Concernant les nourrissons exposés à l’infliximab via le lait maternel, l’infliximab a été détecté à de faibles concentrations dans le lait maternel ainsi que dans le sérum de nourrissons après exposition à l’infliximab via le lait maternel. Par conséquent, l’administration d’un VV à un nourrisson allaité lorsque la mère est traitée par l’infliximab n’est pas recommandée, sauf si les taux sériques d’infliximab chez le nourrisson sont indétectables.
Recommandations concernant l'ustekinumab
Conformément au résumé des caractéristiques produit (RCP) de STELARA, il est « préférable d'éviter l'ustékinumab pendant la grossesse ».
Vaccins concernés
En France, les vaccins concernés chez le nourrisson sont les vaccins contre la rougeole, les oreillons, la rubéole, la varicelle, la fièvre jaune, les rotavirus ainsi que le BCG.
Autres anti-TNF
Les recommandations concernant l'infliximab ne concernent a priori pas les autres classes d’anti-TNF (adalimumab, certolizumab pegol, étanercept, golimumab).

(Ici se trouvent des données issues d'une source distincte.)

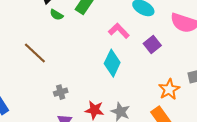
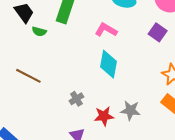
purple square: (152, 45) -> (158, 32), moved
gray cross: (61, 92) -> (76, 99), moved

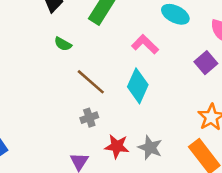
green semicircle: (39, 31) -> (63, 44), moved
brown line: (28, 76) -> (91, 82), moved

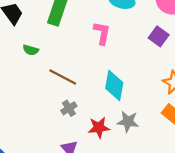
pink L-shape: (145, 44) -> (102, 33), turned 70
cyan diamond: (138, 86) -> (114, 85), moved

Recommandations concernant l'adalimumab
Selon le RCP, il est recommandé de ne pas administrer de VV à des nourrissons qui ont été exposés à l’adalimumab in utero pendant les # 5 mois suivant la dernière injection d’adalimumab chez la mère pendant la grossesse.
Recommandations concernant le certolizumab pegol
Selon le RCP , il est recommandé d’attendre au moins 5 mois après la dernière administration de CIMZIA® chez la mère pendant la grossesse avant l’administration d'un VV, à moins que le bénéfice de la vaccination l’emporte clairement sur le risque théorique d’une administration de vaccin vivant chez le nourrisson.
Recommandations concernant l'etanercept
Selon le RCP , il est déconseillé d'administrer un VV à un nourrisson jusqu’à # 16 semaines après la dernière dose reçue par la mère.
Recommandations concernant le golimumab
Selon le RCP , il est recommandé de ne pas administrer de VV aux nourrissons exposésin utero au golimumab dans les # 6 mois suivant la dernière injection de golimumab à la mère au cours de la grossesse.